Occasionally it will happen that Jet Enterprise is installed in an environment without an Active Directory or a domain, or the BI server is isolated from the domain. While Analysis Services uses Windows authentication by default, following the steps below allows for a workaround that doesn't require a network to use Active Directory by using local users on the server and creating an ODC file in Excel to use other credentials. To do this, roles are created for each group of users which share credentials.
Create a local user
A local user needs to be created on the server for each role to be created in Analysis Services. The following are steps to add a new user on a server.
- Open the Start menu and then “Manage” the computer
- Open the System Tools node (if not already open)
- Open the Local Users and Groups node
- Open the Users folder
- Right-click in the user list and click New User…
- Create the user based upon the requirements set forth by client (no spaces)
- Create a password (typically requires special characters and numbers) DO NOT FORGET THIS PASSWORD
- Uncheck the first box, and check the next 2 (see screenshot)
- Click create
When the above process is complete, you should see a "New User" box similar to the one below:
Continue this process for each additional role that you need to create.
Add the created users to OLAP Server User Rights in the Jet Data Manager
Once all users are created, open the Jet Data Manager and the project in which you wish to add the new roles.

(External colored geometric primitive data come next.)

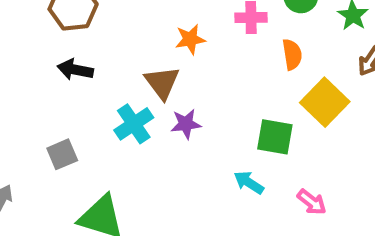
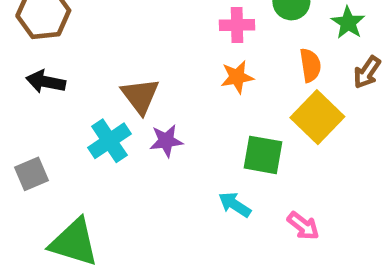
orange star: (190, 39) -> (237, 77), moved
orange semicircle: (292, 54) -> (310, 65), moved

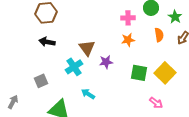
yellow square: (317, 117) -> (165, 73), moved
purple star: (166, 141) -> (106, 62), moved
cyan arrow: (235, 205) -> (88, 94), moved

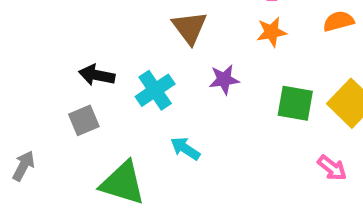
orange semicircle: (159, 35) -> (338, 21), turned -96
black arrow: (47, 42) -> (97, 75), moved
brown triangle: (87, 48) -> (190, 28), moved

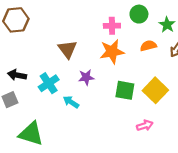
orange star: (272, 32) -> (112, 52), size x1.5
cyan arrow: (185, 149) -> (71, 102), moved
pink arrow: (332, 168) -> (145, 125), turned -56

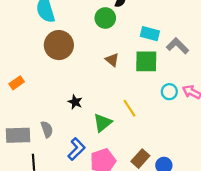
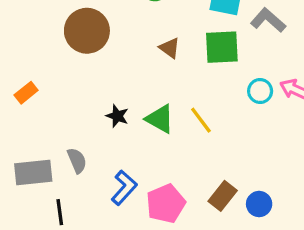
green triangle: (103, 123) -> (160, 119), moved, turned -48

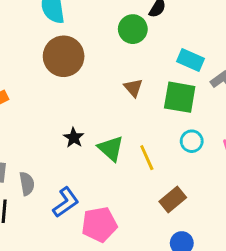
cyan circle: (260, 91) -> (192, 141), moved
gray semicircle: (77, 161) -> (27, 184), moved
brown rectangle: (223, 196) -> (173, 200), moved

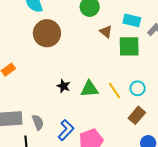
brown triangle: (133, 88) -> (106, 32), moved
cyan circle: (192, 141) -> (138, 88), moved
green triangle: (111, 148) -> (90, 89), turned -36

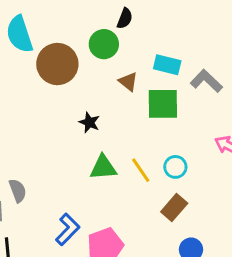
brown circle: (47, 33) -> (57, 64), moved
black star: (64, 86) -> (89, 122), moved
gray semicircle: (38, 122) -> (18, 191), moved

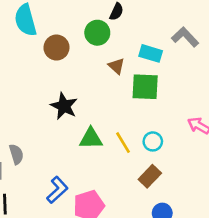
brown circle: (57, 64) -> (56, 48), size x0.7
gray L-shape: (206, 81) -> (185, 37), moved
black star: (89, 122) -> (64, 106), moved, size x1.5

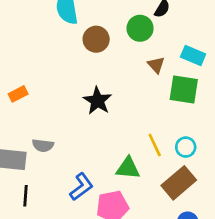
green triangle: (91, 138) -> (128, 168), moved
gray semicircle: (16, 154) -> (43, 145), turned 108
brown rectangle: (150, 176) -> (179, 183), size x1.4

- Navigate to the Cubes tab and open the OLAP Server User Rights
- Add the appropriate new role, and then “Add…” a new user as normal
- Ensure the server location is “localhost” or the name of the machine
- Type in the FULL account name as created in step 2 (it will likely not find it if you don’t type in the full name)
- Once the user is found, click OK
- Click OK to accept the members of the role
- Set the appropriate permissions on the role and deploy all roles
- In Excel, open a blank workbook and select the data tab
- Click “Other Sources” and add a new connection From Analysis Services
- Specify the DNS name or, if server is hosted remotely, the IP address
- Specify the FULL NAME WITH DOMAIN of the user this will not use the IP, rather it will use MACHINENAME\USER and click Next
If the credentials were correct, after a short delay, the cube list should show up. Select the appropriate cube (or all) for this role and click Next.
Once cube selection has taken place, you will be prompted for additional details about the ODC file that will be created. Make sure to update all information to make the file more meaningful to the client. Especially important is including the Role Name in the File name. For most clients who will require this workaround, you’ll want to click the “Save password in file” box so they don’t have to continually enter the password every time they connect.
Once the connection settings are as you would like them, you may click Finish.
The user now has access to the cubes. The connection file is stored at C:\Users\LOGINNAME\Documents\My Data Sources, from which they can copy it out to a secured file share if they so choose.
Considerations for data warehouse access without a domain
In addition to the steps above for OLAP, to grant access to the data warehouse in this situation, another single user can be created, this can be solely a SQL server login. You must map the user to the data warehouse database and grant the user db_datareader rights. When creating a connection to the data warehouse in Jet Essentials or the Jet Configuration service, utilizing Database authentication allows for this password/username to be entered for all users thus granting access to the data warehouse that way. Jet Essentials will still handle viewer/designer rights for the end users.